Back in 2005 I wrote about “Bumvertising,” the unfortunate name given by Ben Rogovy to his company’s practice of hiring homeless people to hold placards with ads on them. The practice was roundly criticized — people thought it tasteless at best, and perhaps seriously exploitative. (I offered a limited defence: the name “Bumvertising is demeaning, but Rogovy was actually providing employment to people who desperately need it — which is more than most of us do for them.)

Now a Toronto radio station is playing on the same turf: an ad campaign for talk-radio CFRB has panhandlers holding signs that say “Should panhandling be illegal?” and prostitutes holding signs that ask “Should prostitution be legal?”

Here’s the story, from the National Post: Ad agency hires prostitutes for talk-radio stunt

As the snow fell Saturday night at the corner of Jarvis and Carlton streets, vehicles slowed to watch two sex workers on the corner. Some drivers honked. Others rolled down their windows to talk about the law.

The women held signs with a question: “Should prostitution be legal?”

The stunt is part of a controversial ad campaign created by the zig ad agency for CFRB 1010; it is its latest ploy to get people talking about issues in Toronto.

Again, as with Rogovy’s Bumvertising, I don’t see much of a problem here. Indeed, I can see even more plusses, here: the prostitutes in question were paid the “normal fee that they would get for a job,” for carrying a sign for an hour — in other words, they were paid the usual, to do a safer-than-usual job.
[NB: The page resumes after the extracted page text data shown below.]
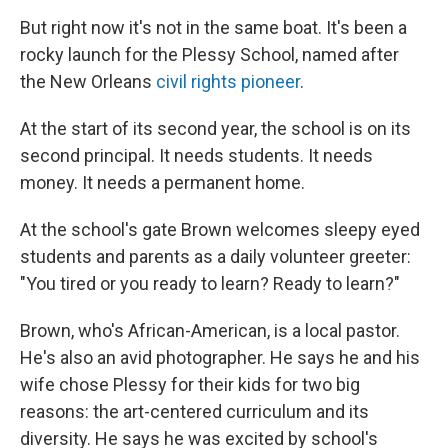
But right now it's not in the same boat. It's been a
rocky launch for the Plessy School, named after
the New Orleans
civil rights pioneer
.
At the start of its second year, the school is on its
second principal. It needs students. It needs
money. It needs a permanent home.
At the school's gate Brown welcomes sleepy eyed
students and parents as a daily volunteer greeter:
"You tired or you ready to learn? Ready to learn?"
Brown, who's African-American, is a local pastor.
He's also an avid photographer. He says he and his
wife chose Plessy for their kids for two big
reasons: the art-centered curriculum and its
diversity. He says he was excited by school's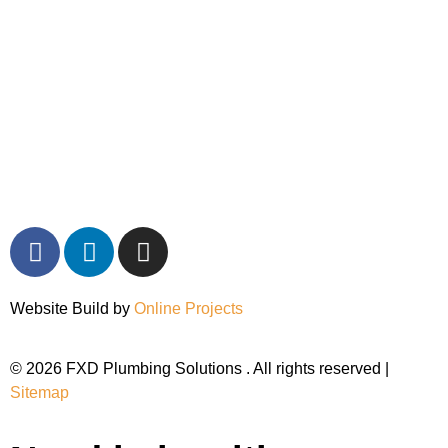
Website Build by
Online Projects
© 2026 FXD Plumbing Solutions . All rights reserved |
Sitemap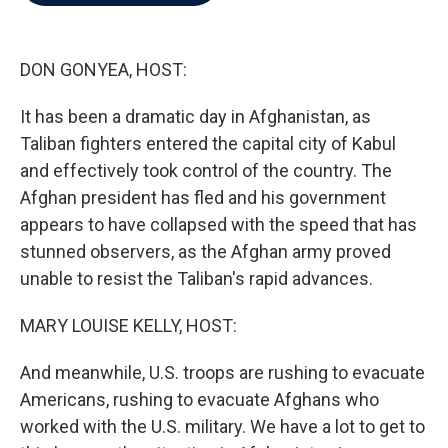
b
t
e
l
o
e
d
o
r
I
k
n
DON GONYEA, HOST:
It has been a dramatic day in Afghanistan, as
Taliban fighters entered the capital city of Kabul
and effectively took control of the country. The
Afghan president has fled and his government
appears to have collapsed with the speed that has
stunned observers, as the Afghan army proved
unable to resist the Taliban's rapid advances.
MARY LOUISE KELLY, HOST:
And meanwhile, U.S. troops are rushing to evacuate
Americans, rushing to evacuate Afghans who
worked with the U.S. military. We have a lot to get to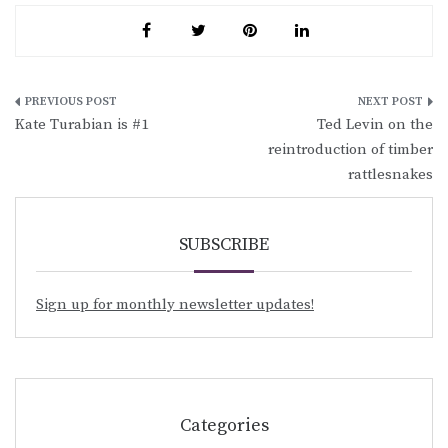
Post
Kate Turabian is #1
Ted Levin on the
navigation
reintroduction of timber
rattlesnakes
SUBSCRIBE
Sign up for monthly newsletter updates!
Categories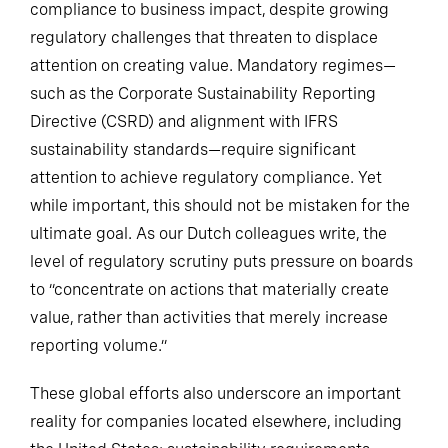
compliance to business impact, despite growing
regulatory challenges that threaten to displace
attention on creating value. Mandatory regimes—
such as the Corporate Sustainability Reporting
Directive (CSRD) and alignment with IFRS
sustainability standards—require significant
attention to achieve regulatory compliance. Yet
while important, this should not be mistaken for the
ultimate goal. As our Dutch colleagues write, the
level of regulatory scrutiny puts pressure on boards
to “concentrate on actions that materially create
value, rather than activities that merely increase
reporting volume.”
These global efforts also underscore an important
reality for companies located elsewhere, including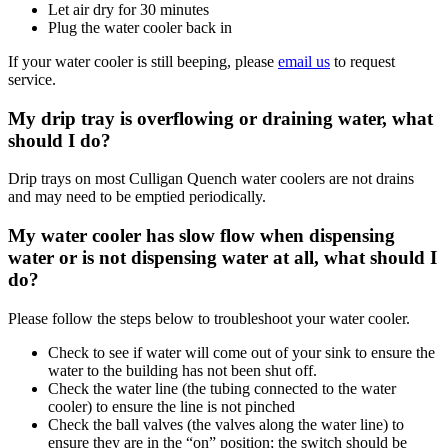
Let air dry for 30 minutes
Plug the water cooler back in
If your water cooler is still beeping, please
email us
to request
service.
My drip tray is overflowing or draining water, what
should I do?
Drip trays on most Culligan Quench water coolers are not drains
and may need to be emptied periodically.
My water cooler has slow flow when dispensing
water or is not dispensing water at all, what should I
do?
Please follow the steps below to troubleshoot your water cooler.
Check to see if water will come out of your sink to ensure the
water to the building has not been shut off.
Check the water line (the tubing connected to the water
cooler) to ensure the line is not pinched
Check the ball valves (the valves along the water line) to
ensure they are in the “on” position; the switch should be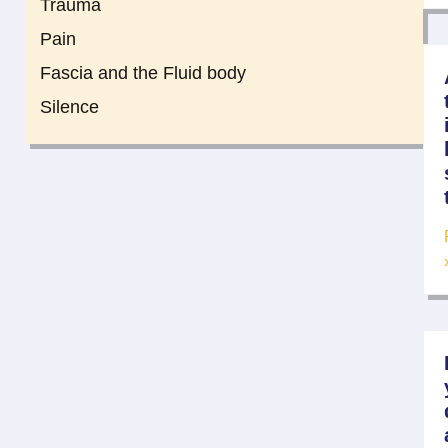
Trauma
Pain
Fascia and the Fluid body
Silence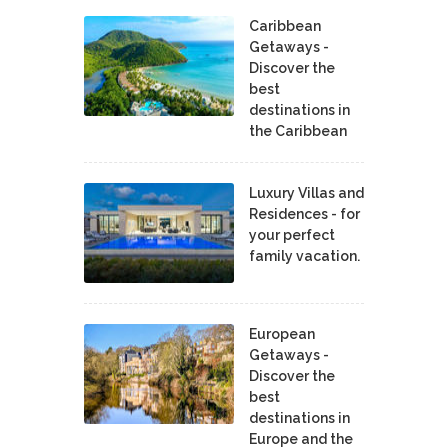
Caribbean
Getaways -
Discover the
best
destinations in
the Caribbean
Luxury Villas and
Residences - for
your perfect
family vacation.
European
Getaways -
Discover the
best
destinations in
Europe and the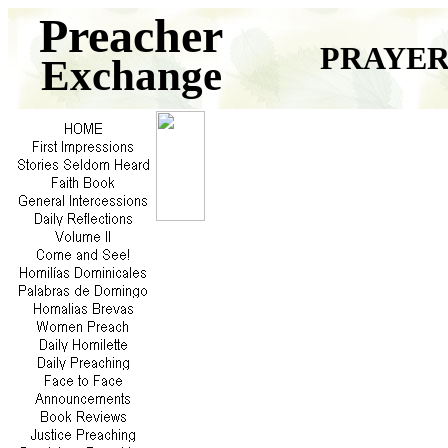
Preacher
PRAYER
Exchange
Now, the prostitutes involved clearly thought this was a good deal; advocates claiming to represent those same prostitutes disagreed, calling it exploitative. But as is so often the case, the charge of exploitation received no useful explanation: if “hiring” counts as “using,” then all employed people are being used. Is it “use” in the negative sense, just because they were being used to draw attention to an issue — and to provoke public debate? That doesn’t make sense: they were carrying signs asking a question that they have a legitimate stake in.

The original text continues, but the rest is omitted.